Substack cometh, and lo it is good. (Pricing)

Whole genomes as a window onto the past

Citation: Nature Genetics (2014) doi:10.1038/ng.3015
Citation: Nature Genetics (2014) doi:10.1038/ng.3015

A recent paper showed up in Nature Genetics, Inferring human population size and separation history from multiple genome sequences, which I had also seen on bioRxiv. I’ll gloss over the technical details, except to say this sort of method (of which there are now several) is an incredible extension over PSMC. Basically, rather than having lots of genetic data from many individuals you are looking at whole genomes from a few individuals. From the patterns of genetic variation within these individuals, at the finest grain possible, you can infer the demographic history of whole populations. A standard issue with this sort of thing is the ability for the method to be executed with contemporary computational resources, and it looks like their approximations can do it. The simulations are broadly persuasive to me, and the authors peg some population separations and bottlenecks perfectly. In particular the case of Native Americans seems spot on.

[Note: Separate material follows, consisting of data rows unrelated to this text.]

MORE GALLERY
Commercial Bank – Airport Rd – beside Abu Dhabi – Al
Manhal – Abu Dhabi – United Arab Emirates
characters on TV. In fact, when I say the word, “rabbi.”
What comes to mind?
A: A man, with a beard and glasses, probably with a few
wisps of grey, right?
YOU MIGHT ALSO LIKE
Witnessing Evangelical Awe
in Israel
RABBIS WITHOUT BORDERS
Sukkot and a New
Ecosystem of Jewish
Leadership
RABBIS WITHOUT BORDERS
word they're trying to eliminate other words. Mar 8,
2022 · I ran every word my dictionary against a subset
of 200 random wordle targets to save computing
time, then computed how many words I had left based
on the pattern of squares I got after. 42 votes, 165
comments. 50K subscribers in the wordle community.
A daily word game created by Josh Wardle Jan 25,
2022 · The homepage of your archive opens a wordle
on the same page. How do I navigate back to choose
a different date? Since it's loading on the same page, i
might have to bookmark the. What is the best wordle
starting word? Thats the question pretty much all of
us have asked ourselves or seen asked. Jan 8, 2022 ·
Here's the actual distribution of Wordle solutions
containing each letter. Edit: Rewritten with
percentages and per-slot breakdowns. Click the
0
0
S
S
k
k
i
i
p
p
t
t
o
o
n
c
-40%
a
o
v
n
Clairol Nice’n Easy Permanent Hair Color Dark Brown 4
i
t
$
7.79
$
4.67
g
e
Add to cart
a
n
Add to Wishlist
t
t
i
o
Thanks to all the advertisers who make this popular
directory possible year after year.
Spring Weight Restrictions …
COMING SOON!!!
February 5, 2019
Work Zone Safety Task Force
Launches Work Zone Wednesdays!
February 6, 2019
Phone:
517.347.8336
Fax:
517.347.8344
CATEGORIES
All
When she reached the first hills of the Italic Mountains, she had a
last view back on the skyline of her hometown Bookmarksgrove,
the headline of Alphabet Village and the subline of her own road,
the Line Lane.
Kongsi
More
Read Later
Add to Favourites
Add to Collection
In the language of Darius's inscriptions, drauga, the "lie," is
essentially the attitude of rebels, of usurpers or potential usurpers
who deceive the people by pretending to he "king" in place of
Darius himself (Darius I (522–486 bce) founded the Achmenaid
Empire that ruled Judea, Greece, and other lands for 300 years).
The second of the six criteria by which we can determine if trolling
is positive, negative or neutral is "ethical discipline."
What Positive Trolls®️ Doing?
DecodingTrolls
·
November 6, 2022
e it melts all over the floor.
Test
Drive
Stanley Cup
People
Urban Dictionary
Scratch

That being said, what about the reality that most modern populations are admixed? They had a sample from a Gujarati, an individual who derives from a population which is a compound of West and East Eurasian. The initial results make sense in light of this fact, but their explanation is not clear to me: “These results suggest that the GIH ancestors remained in close contact with the CEU ancestors until about 10,000 years ago but received some historic admixture component from East Asian populations, part of which is old enough to have occurred before the split with the MXL ancestors.” The non-West Eurasian ancestors of Indians probably diverged from East Asians on the order of 30 thousand years ago. Are the authors implying multiple admixture events in deep time (i.e., pre-Holocene?).

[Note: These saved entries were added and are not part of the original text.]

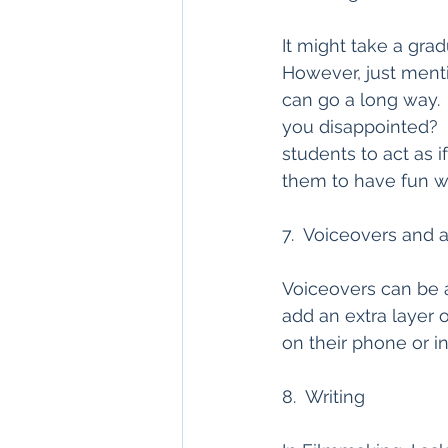
It might take a gra
However, just ment
can go a long way.  
you disappointed?  
students to act as i
them to have fun wit
7.  Voiceovers and 
Voiceovers can be 
add an extra layer 
on their phone or in
8.  Writing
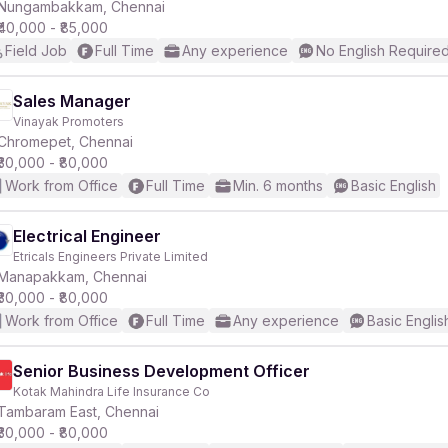
Nungambakkam, Chennai
₹40,000 - ₹85,000
Field Job
Full Time
Any experience
No English Require
Sales Manager
Vinayak Promoters
Chromepet, Chennai
₹30,000 - ₹80,000
Work from Office
Full Time
Min. 6 months
Basic English
Electrical Engineer
Etricals Engineers Private Limited
Manapakkam, Chennai
₹30,000 - ₹80,000
Work from Office
Full Time
Any experience
Basic Englis
Senior Business Development Officer
Kotak Mahindra Life Insurance Co
Tambaram East, Chennai
₹30,000 - ₹80,000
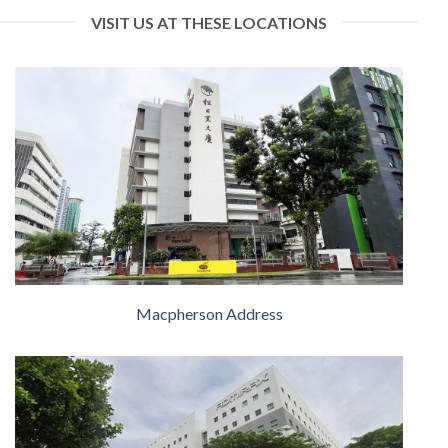
VISIT US AT THESE LOCATIONS
Macpherson Address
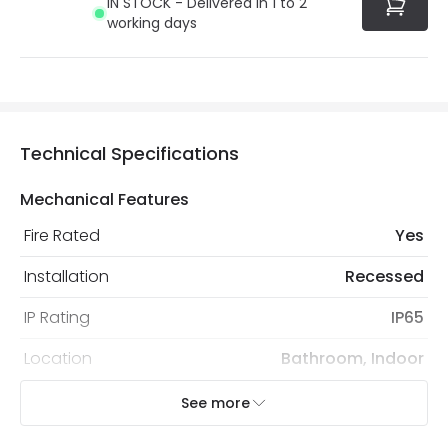
IN STOCK - Delivered in 1 to 2
working days
Technical Specifications
Mechanical Features
Fire Rated
Yes
Installation
Recessed
IP Rating
IP65
Location
Bathroom, Indoor
Recommended Bulb
LED GU10 Bulb
See more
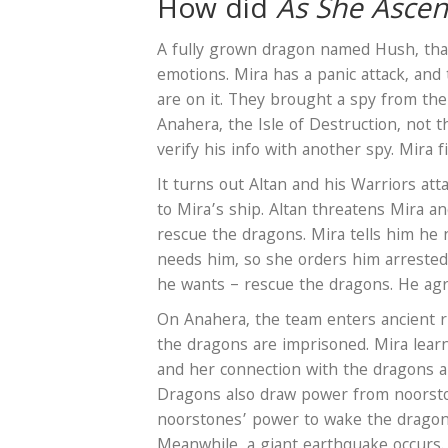
How did
As She Asce
A fully grown dragon named Hush, that
emotions. Mira has a panic attack, and
are on it. They brought a spy from th
Anahera, the Isle of Destruction, not 
verify his info with another spy. Mira f
It turns out Altan and his Warriors at
to Mira’s ship. Altan threatens Mira a
rescue the dragons. Mira tells him he
needs him, so she orders him arrested
he wants – rescue the dragons. He ag
On Anahera, the team enters ancient r
the dragons are imprisoned. Mira lea
and her connection with the dragons 
Dragons also draw power from noorsto
noorstones’ power to wake the dragon
Meanwhile, a giant earthquake occurs. T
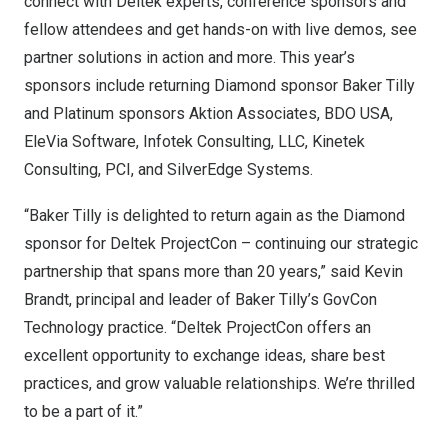
connect with Deltek experts, conference sponsors and
fellow attendees and get hands-on with live demos, see
partner solutions in action and more. This year’s
sponsors include returning Diamond sponsor
Baker Tilly
and Platinum sponsors
Aktion Associates
,
BDO
USA
,
EleVia Software
,
Infotek Consulting, LLC
,
Kinetek
Consulting
,
PCI
, and
SilverEdge Systems
.
“Baker Tilly is delighted to return again as the Diamond
sponsor for Deltek ProjectCon – continuing our strategic
partnership that spans more than 20 years,” said
Kevin
Brandt
, principal and leader of Baker Tilly’s GovCon
Technology practice. “Deltek ProjectCon offers an
excellent opportunity to exchange ideas, share best
practices, and grow valuable relationships. We’re thrilled
to be a part of it.”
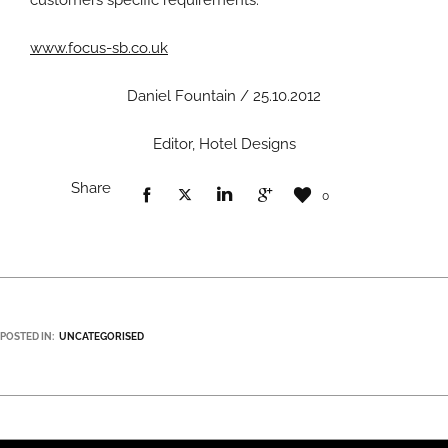
customers specific requirements.”
www.focus-sb.co.uk
Daniel Fountain / 25.10.2012
Editor, Hotel Designs
Share
0
POSTED IN:
UNCATEGORISED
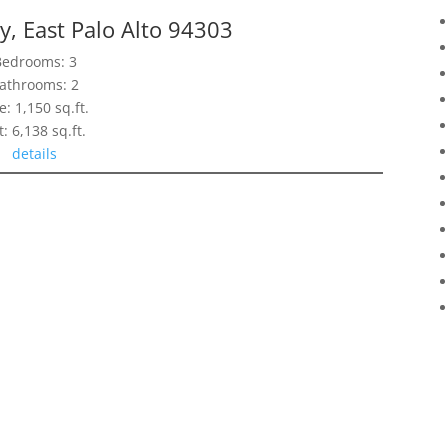
, East Palo Alto 94303
Bedrooms: 3
athrooms: 2
e: 1,150 sq.ft.
t: 6,138 sq.ft.
details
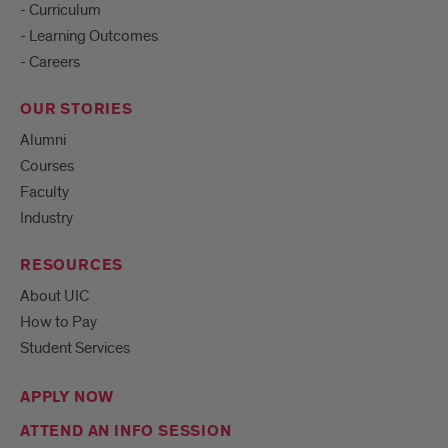
- Curriculum
- Learning Outcomes
- Careers
OUR STORIES
Alumni
Courses
Faculty
Industry
RESOURCES
About UIC
How to Pay
Student Services
APPLY NOW
ATTEND AN INFO SESSION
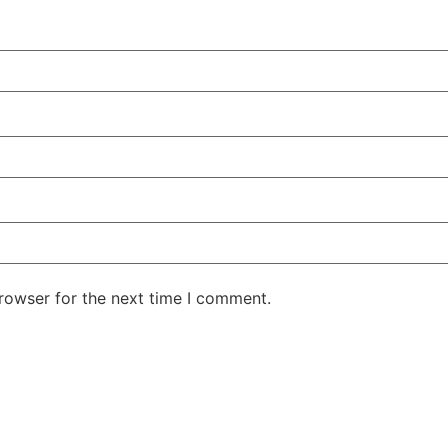
rowser for the next time I comment.
ntent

The most interesting, though not entirely surprising, result is the complexity of the “Out of Africa” event which resulted in the worldwide domination of modern humans. There are fewer independent checks on these inferences than the ones more recent, so all must be taken with a grain of salt. But using their method the authors find that the separation between non-Africans and Africans seems rather gradual up until ~50,000 years ago. This suggests that there was a lot of population structure and gene flow within Africa before the expansion of Eurasians. Not surprising, but it is another nail in the coffin of the idea that modern humans emerged in a punctuated fashion and exploded from a singular tribe in eastern or southern Africa. Additionally, it seems that the authors detect the likelihood that the dominant ancestral element of the Masai diverged later from non-Africans’ ancestors than that of the Yoruba. Totally expected, but clarifying because of the scarcity of archaeology in some regions. Finally, the authors report that “As expected, the oldest split among out-of-Africa populations was between European and East Asian (CHB and MXL) populations, most of which occurred between 20,000 and 40,000 years ago (Fig. 4b). Intriguingly, there might be a small component (10% or less) of this separation extending much further back toward 100,000 years ago, which is not compatible with a single out-of-Africa event around 50,000 years ago.” I have a hard time not wondering if this element is related to Basal Eurasian.